KEY DIFFERENTIATOR — Heat Stroke: AMS is the threshold. Heat exhaustion patients are alert; heat stroke patients are not. If AMS is present with hyperthermia → heat stroke → medical emergency → active cooling immediately.

NREMT TRAP — Dry vs. Wet Skin: Classic heat stroke (elderly, non-exertional) = dry skin. Exertional heat stroke (young athlete) = wet skin. Both are heat stroke if AMS + high core temp. Do NOT assume wet skin rules out heat stroke.


Cold Exposure Progression

Stage Core Temp LOC Shivering Key Finding
Frostnip Normal Alert Normal Numbness, pallor — superficial, reversible
Mild Hypothermia 32–35°C (89.6–95°F) Alert / Confused Present Slurred speech, clumsy
Moderate Hypothermia 28–32°C (82.4–89.6°F) Drowsy / Stupor Absent (stopped below 30°C) Muscle rigidity begins
Severe Hypothermia <28°C (<82.4°F) Unresponsive Absent (rigid) Barely detectable pulse; VF risk
Frostbite Local tissue Alert (initially) Normal Waxy skin; hard; blisters form

KEY DIFFERENTIATOR — Shivering Stops: When shivering stops in a cold patient, it means the body has lost the ability to self-warm — this is a dangerous sign, not improvement.
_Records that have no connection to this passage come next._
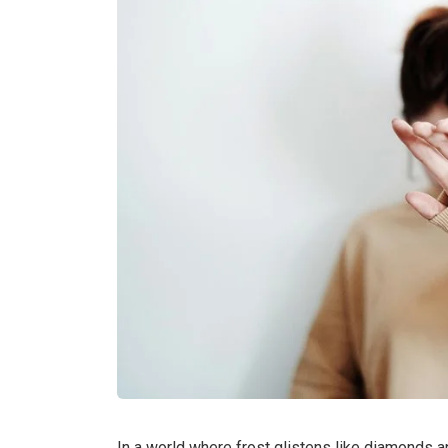
In a world where frost glistens like diamonds a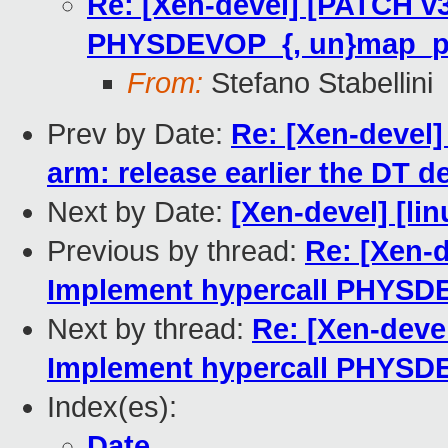
Re: [Xen-devel] [PATCH v3
PHYSDEVOP_{, un}map_p
From:
Stefano Stabellini
Prev by Date:
Re: [Xen-devel
arm: release earlier the DT d
Next by Date:
[Xen-devel] [lin
Previous by thread:
Re: [Xen-d
Implement hypercall PHYSD
Next by thread:
Re: [Xen-deve
Implement hypercall PHYSD
Index(es):
Date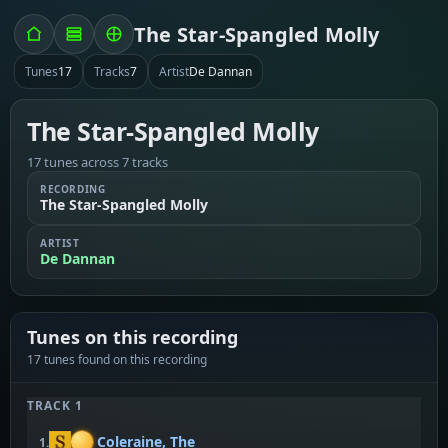
The Star-Spangled Molly
Tunes
17
Tracks
7
Artist
De Dannan
The Star-Spangled Molly
17 tunes across 7 tracks
RECORDING
The Star-Spangled Molly
ARTIST
De Dannan
Tunes on this recording
17 tunes found on this recording
TRACK 1
Coleraine, The
1.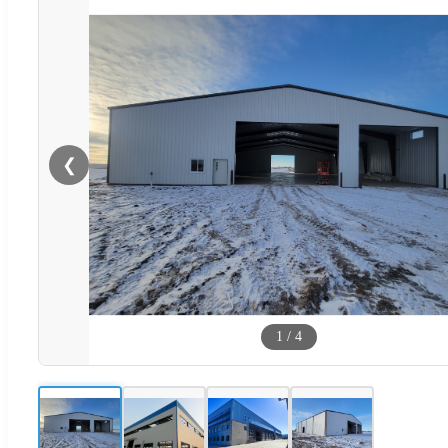
❮
1
/
4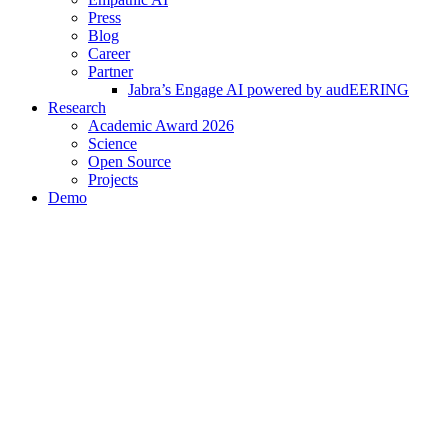
Press
Blog
Career
Partner
Jabra’s Engage AI powered by audEERING
Research
Academic Award 2026
Science
Open Source
Projects
Demo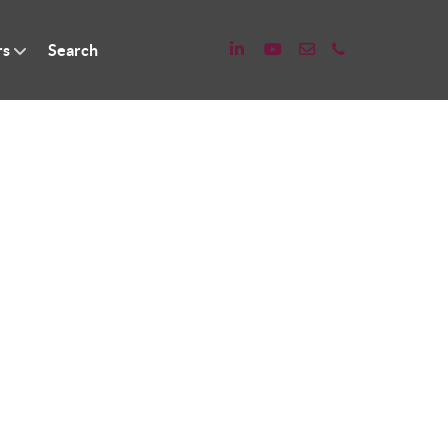
rs
Search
Diving Emergencies — DCS vs. Air Embolism

Feature Decompression Sickness (DCS / "The Bends") Arterial Gas Embolism (AGE)
Cause Nitrogen bubbles forming in tissues during ascent Gas bubble entering pulmonary circulation (breath-hold on ascent)
Onset Hours after surfacing Immediate — within minutes of surfacing
Symptoms Joint/muscle pain ("the bends"), rash, numbness Stroke-like: sudden LOC, paralysis, seizure
Position Lateral recovery (NOT Trendelenburg) Lateral recovery (NOT Trendelenburg)
Treatment Hyperbaric oxygen chamber Hyperbaric oxygen chamber
O2 High-flow O2 immediately High-flow O2 immediately

KEY DIFFERENTIATOR — DCS vs. Air Embolism: Timing is the differentiator. Immediate after surfacing = air embolism. Hours after = DCS. Both go to hyperbaric chamber. Both get high-flow O2 immediately.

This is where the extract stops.